_Data for this task_.
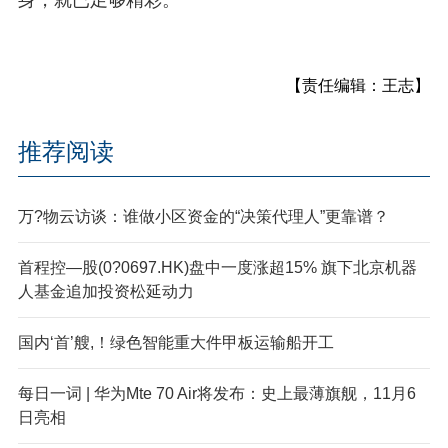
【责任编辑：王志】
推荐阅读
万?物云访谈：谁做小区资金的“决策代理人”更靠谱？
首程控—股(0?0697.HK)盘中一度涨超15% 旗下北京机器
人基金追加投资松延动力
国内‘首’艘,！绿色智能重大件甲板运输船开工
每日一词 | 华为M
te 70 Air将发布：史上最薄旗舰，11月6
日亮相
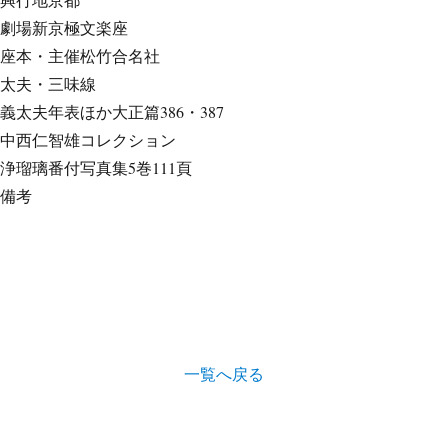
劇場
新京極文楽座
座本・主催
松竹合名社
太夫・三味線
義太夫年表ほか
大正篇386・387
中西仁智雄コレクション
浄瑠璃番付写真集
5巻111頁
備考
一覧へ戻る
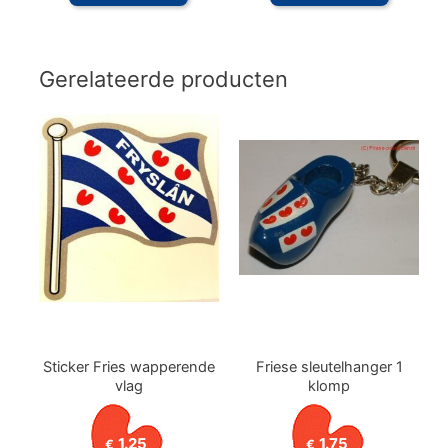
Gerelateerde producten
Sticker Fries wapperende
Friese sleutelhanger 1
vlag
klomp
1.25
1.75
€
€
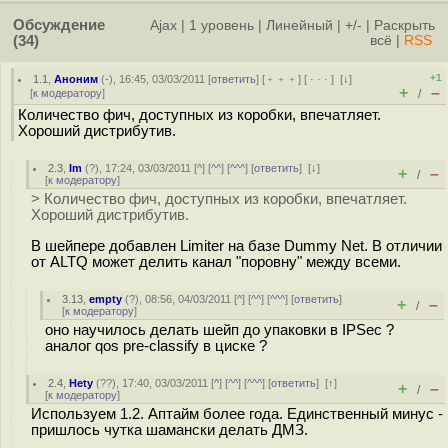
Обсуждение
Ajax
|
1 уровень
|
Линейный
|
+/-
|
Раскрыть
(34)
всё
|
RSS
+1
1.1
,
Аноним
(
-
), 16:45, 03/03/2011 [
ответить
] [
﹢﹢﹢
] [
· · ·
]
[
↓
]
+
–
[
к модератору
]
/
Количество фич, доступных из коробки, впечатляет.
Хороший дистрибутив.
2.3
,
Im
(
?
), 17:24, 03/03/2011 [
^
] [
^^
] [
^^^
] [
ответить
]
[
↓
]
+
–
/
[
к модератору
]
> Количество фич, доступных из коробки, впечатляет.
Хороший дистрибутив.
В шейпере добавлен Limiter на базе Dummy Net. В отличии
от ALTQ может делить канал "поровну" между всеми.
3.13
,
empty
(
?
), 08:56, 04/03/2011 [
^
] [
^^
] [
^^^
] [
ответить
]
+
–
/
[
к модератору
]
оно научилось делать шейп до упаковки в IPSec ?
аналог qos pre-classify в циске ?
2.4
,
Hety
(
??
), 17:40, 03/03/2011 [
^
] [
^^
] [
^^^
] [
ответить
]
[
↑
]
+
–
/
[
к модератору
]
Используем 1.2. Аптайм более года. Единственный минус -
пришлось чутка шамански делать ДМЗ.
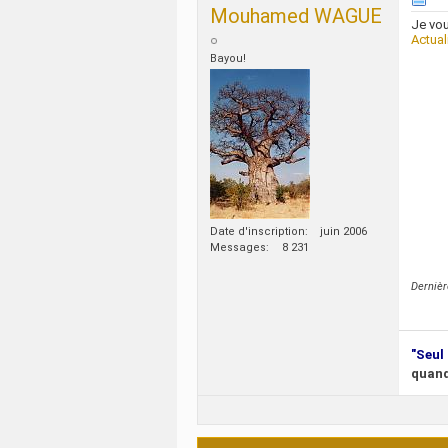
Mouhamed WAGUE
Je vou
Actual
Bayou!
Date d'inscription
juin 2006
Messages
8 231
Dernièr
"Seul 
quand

...

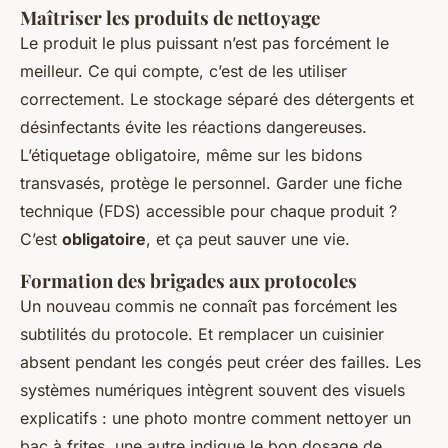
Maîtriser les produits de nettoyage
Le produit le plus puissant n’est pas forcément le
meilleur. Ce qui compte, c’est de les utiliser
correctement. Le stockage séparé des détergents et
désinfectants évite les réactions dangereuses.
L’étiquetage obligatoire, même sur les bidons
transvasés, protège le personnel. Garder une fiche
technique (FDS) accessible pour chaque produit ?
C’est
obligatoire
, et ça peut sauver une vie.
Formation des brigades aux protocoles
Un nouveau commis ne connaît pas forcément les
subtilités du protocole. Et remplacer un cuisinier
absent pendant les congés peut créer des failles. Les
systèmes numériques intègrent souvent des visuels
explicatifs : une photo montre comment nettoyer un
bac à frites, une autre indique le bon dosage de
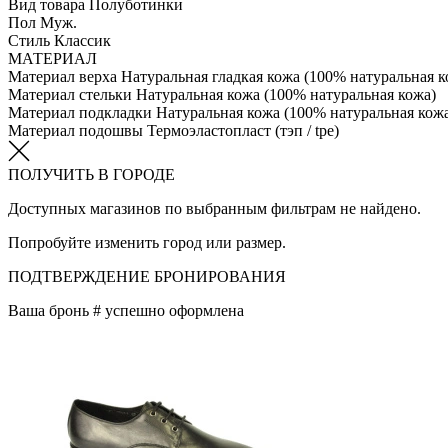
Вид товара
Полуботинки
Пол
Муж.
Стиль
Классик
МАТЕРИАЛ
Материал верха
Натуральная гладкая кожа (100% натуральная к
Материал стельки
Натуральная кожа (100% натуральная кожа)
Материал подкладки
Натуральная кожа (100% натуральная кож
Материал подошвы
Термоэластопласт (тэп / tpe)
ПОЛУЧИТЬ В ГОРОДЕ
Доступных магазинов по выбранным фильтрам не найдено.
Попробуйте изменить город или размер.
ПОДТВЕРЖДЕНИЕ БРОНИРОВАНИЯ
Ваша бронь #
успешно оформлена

---

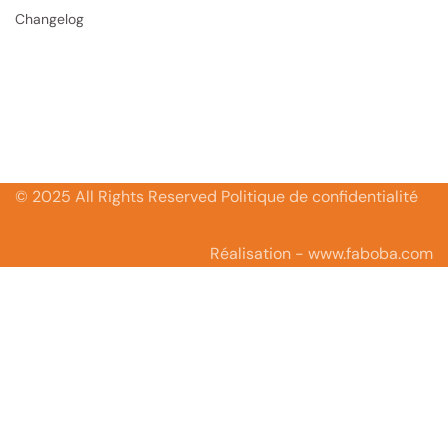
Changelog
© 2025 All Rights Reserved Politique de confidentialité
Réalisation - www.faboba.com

_What this task involves_. Lines of the data above that include the string "forcément" must each be copied.

_Answer section_.
Le produit le plus puissant n’est pas forcément le
Un nouveau commis ne connaît pas forcément les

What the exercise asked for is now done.